There was a time many years ago when New Year’s celebrations meant buying a couple of slabs, a tray of Coles sausages and waking up in the front yard of a friend’s parents house half-way through the first day of the new year. These days, things have moved on, and the entertainment spark of New Year’s Eve is as powerful as a packet of sparklers suffering from rising damp.

The anti-climax of New Year’s Eve seen off safely, and it was time to celebrate the changing of the calendars with a gig at The Corner Hotel. The relatively recently reunited Telecom had been and gone by the time we’d arrived, unfortunately; two minutes after our entry, and with Mountain Goats in hand, and the curtains opened to reveal The Smallgoods. It’s been a while since the last Smallgoods appearance – or it seems that way, whatever the temporal facts – but save for the absence of the enigmatically charismatic Shags on keyboards, it was the same, popaliciously excellent Smallgoods as ever before.

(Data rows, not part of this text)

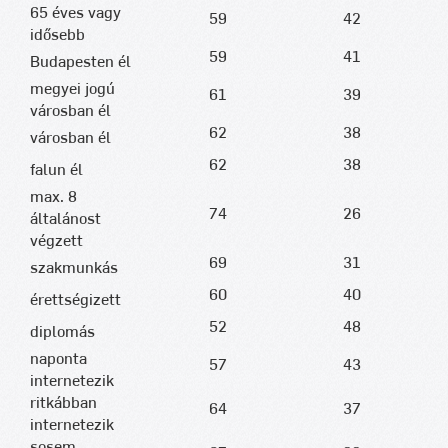
65 éves vagy
59
42
idősebb
59
41
Budapesten él
megyei jogú
61
39
városban él
62
38
városban él
62
38
falun él
max. 8
74
26
általánost
végzett
69
31
szakmunkás
60
40
érettségizett
52
48
diplomás
naponta
57
43
internetezik
ritkábban
64
37
internetezik
sosem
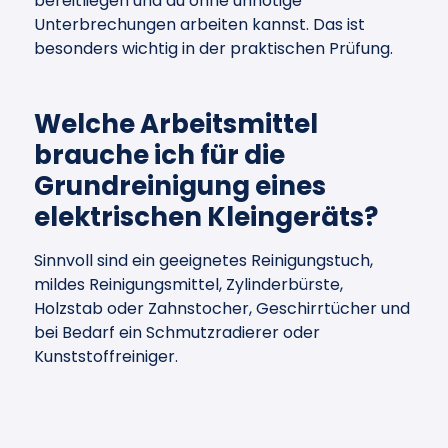
bereitliegen und du ohne unnötige
Unterbrechungen arbeiten kannst. Das ist
besonders wichtig in der praktischen Prüfung.
Welche Arbeitsmittel
brauche ich für die
Grundreinigung eines
elektrischen Kleingeräts?
Sinnvoll sind ein geeignetes Reinigungstuch,
mildes Reinigungsmittel, Zylinderbürste,
Holzstab oder Zahnstocher, Geschirrtücher und
bei Bedarf ein Schmutzradierer oder
Kunststoffreiniger.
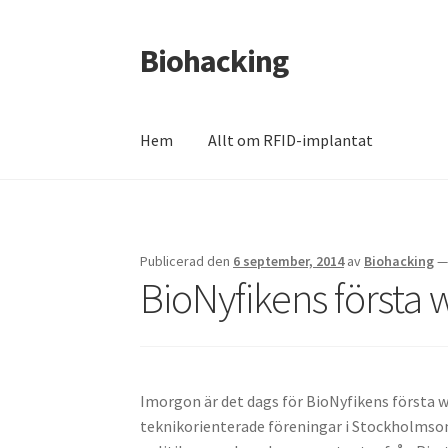
Biohacking
Hoppa
Hoppa
till
till
navigering
innehåll
Hem
Allt om RFID-implantat
Hem
Allt om RFID-implantat
Butik
Insättnin
Mitt konto
Till kassan
Varukorg
Varukorg
We
Publicerad den
6 september, 2014
av
Biohacking
BioNyfikens första
Imorgon är det dags för BioNyfikens första 
teknikorienterade föreningar i Stockholmso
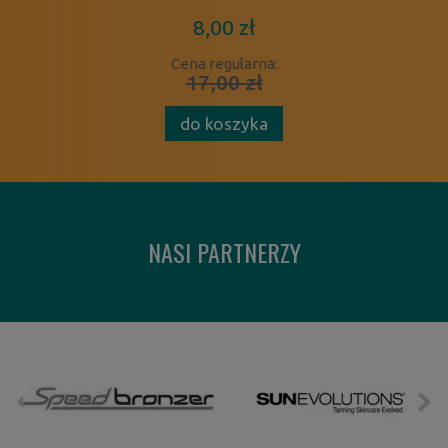
8,00 zł
Cena regularna:
17,00 zł
do koszyka
NASI PARTNERZY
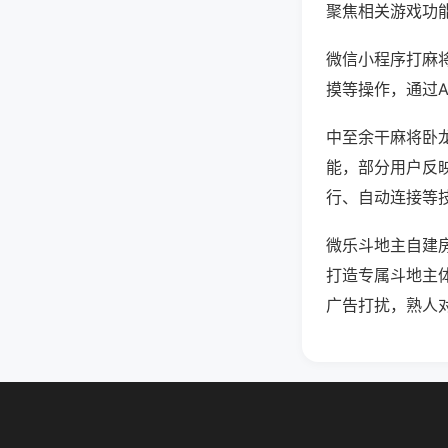
聚焦相关游戏功
微信小程序打麻
摸等操作，通过
中至余干麻将卧龙
能，部分用户反映
行、自动连接等技
微乐斗地主自建
打造专属斗地主
广告打扰，熟人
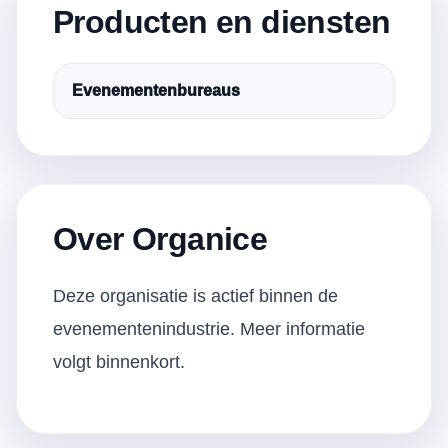
Producten en diensten
Evenementenbureaus
Over Organice
Deze organisatie is actief binnen de
evenementenindustrie. Meer informatie
volgt binnenkort.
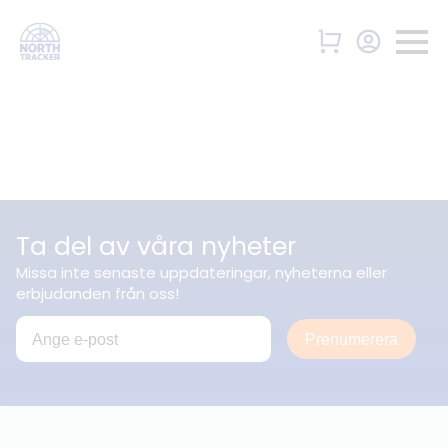
Ta del av våra nyheter
Missa inte senaste uppdateringar, nyheterna eller
erbjudanden från oss!
Prenumerera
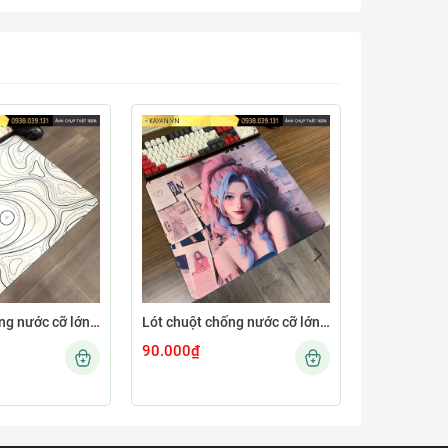
Lót chuột chống nước cỡ lớn 45x40cm dày 4mm MINIMAL-12-45X40-4MM
Lót chuột chống nước cỡ lớn 45x40cm dày 4mm GIRL-04-45X40-4MM
90.000₫
90.000₫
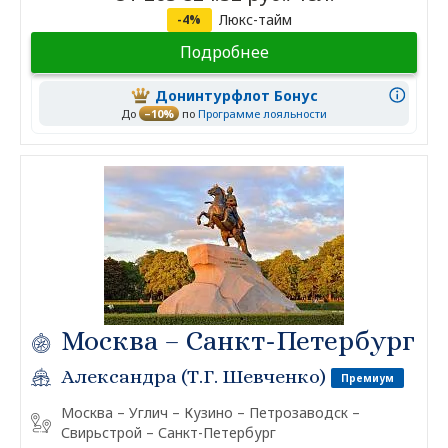
Люкс-тайм
-4%
Подробнее
Донинтурфлот Бонус
До
–10%
по
Программе лояльности
Москва – Санкт-Петербург
Александра (Т.Г. Шевченко)
Премиум
Москва – Углич – Кузино – Петрозаводск –
Свирьстрой – Санкт-Петербург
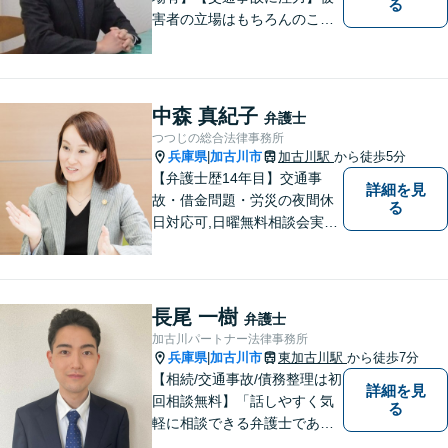
る
害者の立場はもちろんのこ
と、加害者側の立場でも事件
を処理してきた経験があり、
その経験の中で交通事故に関
する知識を研鑽して参りまし
中森 真紀子
弁護士
た。依頼者様の立場に立って
つつじの総合法律事務所
親身に対応いたしますので、
兵庫県
加古川市
加古川駅
から徒歩5分
|
ご相談ください。
【弁護士歴14年目】交通事
詳細を見
故・借金問題・労災の夜間休
る
日対応可,日曜無料相談会実施
中！ あなたの輝かしい未来
の創出を弁護士がお手伝いし
ます！
長尾 一樹
弁護士
加古川パートナー法律事務所
兵庫県
加古川市
東加古川駅
から徒歩7分
|
【相続/交通事故/債務整理は初
詳細を見
回相談無料】「話しやすく気
る
軽に相談できる弁護士である
こと」をモットーに、皆様の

It’s lazy, cheap, and patronising to revert to Port Fairy references in describing the journey The Smallgoods invite you to join. But it’s almost unavoidable, and definitely convenient. For all of those visits to strange country towns under the gaze suspicious, and occasionally leering eyes of the locals, there’s a pleasant meander through territory that seems as familiar and welcoming as the back of your hand. And so it is with The Smallgoods. There’s a hint of Syd Barrett in the psychedelic pop aesthetic; but whereas Syd went off for a walk and never came back from lunch, The Smallgoods are your close companions on a journey that you feel you’ve always wanted to go on. There’s a cinematic integrity to the band’s tales of driving down the highway while listening to California Dreaming on the radio; the harmonies are lush, like The Beach Boys without the dysfunctional domestic backdrop. It’s a dream that you don’t want to stop, a story you don’t want to finish, but it does, and it leaves you yearning for more.

Built To Spilt come from Boise, Idaho. The only thing I know about Idaho is the state’s reputation for production of potatoes, which is probably as relevant as an American saying the only thing they know about Australia is Russell Crowe (sic). The Smallgoods dabble into the sparkling fringes of psychedelia; Built To Spill plough epic fields rich with Neil Young riffs, sprayed liberally with the essence of the Grateful Dead.

Doug Martsch looks like a 1980s high school maths teacher with a secret life in rock ’n’ roll; like the rest of the band, he’s light on audience banter, and heavy on the licks. Brett Nelson is a vision of hirsute glory, the wild man who’s spent a decade living in a cave, with personal grooming modelled on fading photos of late-era Jim Morrison and 1980s Carl Wilson.

With Built To Spill, the simplest pop inquiry becomes a philosophical treatise on the psychedelic underpinnings of rock ’n’ roll; every moment is a carefully measured step in an enchanting sojourn across indulgent rock territory first discovered in 1974, and still offering treasure to those who know where to look. John Howard sought to reinstitute the anachronistic notion of history as narrative; Built To Spill revive the concept of rock ’n’ roll as a narrative dominated by contiguous riffage and lyrical precision.

As with The Smallgoods, all good things must to come to an end, and with a few rarely played tracks thrown into the mix, Built To Spill are off with a wave and a smile. The new year has barely begun, and already things are looking – and sounding – pretty damn good.